INSERT INTO tmp (bin) VALUES (0xFF7AB0DE50); # utf-8 garbage

In python:
cur.execute("SELECT * FROM tmp")
----->
(1, 'HELLO\x00\x00\x00\x00\x00') # string
(2, bytearray(b'\xffz\xb0\xdeP\x00\x00\x00\x00\x00')) # bytearray

Suggested fix:
in mysql.connector.conversion.MySQLConverter

    def _STRING_to_python(self, value, dsc=None):  # pylint: disable=C0103
        """
        Note that a SET is a string too, but using the FieldFlag we can see
        whether we have to split it.

        Returns string typed columns as string type.
        """
        if dsc is not None:
            # Check if we deal with a SET
            if dsc[7] & FieldFlag.SET:
                return self._SET_to_python(value, dsc)
            if dsc[7] & FieldFlag.BINARY:
                return value

        if self.charset == 'binary':
            return value
        if isinstance(value, (bytes, bytearray)) and self.use_unicode:
            return value.decode(self.charset)

        return value

in mysql.connector.protocol.MySQLProtocol - this fixes "prepared" cursors

def _parse_binary_values(self, fields, packet, charset='utf-8'):
        """Parse values from a binary result packet"""
        null_bitmap_length = (len(fields) + 7 + 2) // 8
        null_bitmap = [int(i) for i in packet[0:null_bitmap_length]]
        packet = packet[null_bitmap_length:]

        values = []
        for pos, field in enumerate(fields):
            if null_bitmap[int((pos + 2) / 8)] & (1 << (pos + 2) % 8):
                values.append(None)
                continue
            elif field[1] in (FieldType.TINY, FieldType.SHORT,
                              FieldType.INT24,
                              FieldType.LONG, FieldType.LONGLONG):
                (packet, value) = self._parse_binary_integer(packet, field)
                values.append(value)
            elif field[1] in (FieldType.DOUBLE, FieldType.FLOAT):
                (packet, value) = self._parse_binary_float(packet, field)
                values.append(value)
            elif field[1] in (FieldType.DATETIME, FieldType.DATE,
                              FieldType.TIMESTAMP):
                (packet, value) = self._parse_binary_timestamp(packet, field)
                values.append(value)
            elif field[1] == FieldType.TIME:
                (packet, value) = self._parse_binary_time(packet, field)
                values.append(value)
            else:
                (packet, value) = utils.read_lc_string(packet)
                values.append(value if field[7] & FieldFlag.BINARY else value.decode(charset))
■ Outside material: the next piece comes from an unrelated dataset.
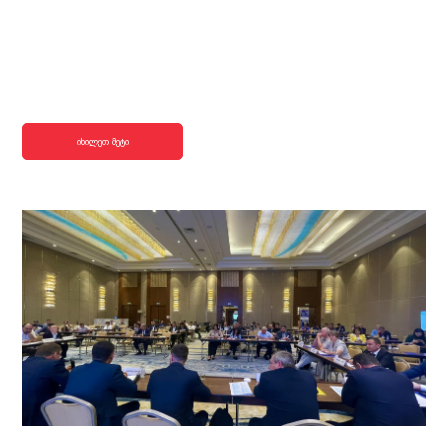
იხილეთ მეტი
        return tuple(values)
[14 Oct 2019 6:33] MySQL Verification Team
Hello Rastislav Masaryk,

Thank you for the report and feedback.

regards,
Umesh
[12 Feb 2021 21:20] Philip Olson
Posted by developer:
 
Fixed as of the upcoming MySQL Connector/Python 8.0.24 release, and here's the proposed changelog entry from the documentation team:

Binary columns were returned as strings instead of 'bytes' or
'bytearray'.

Thank you for the bug report.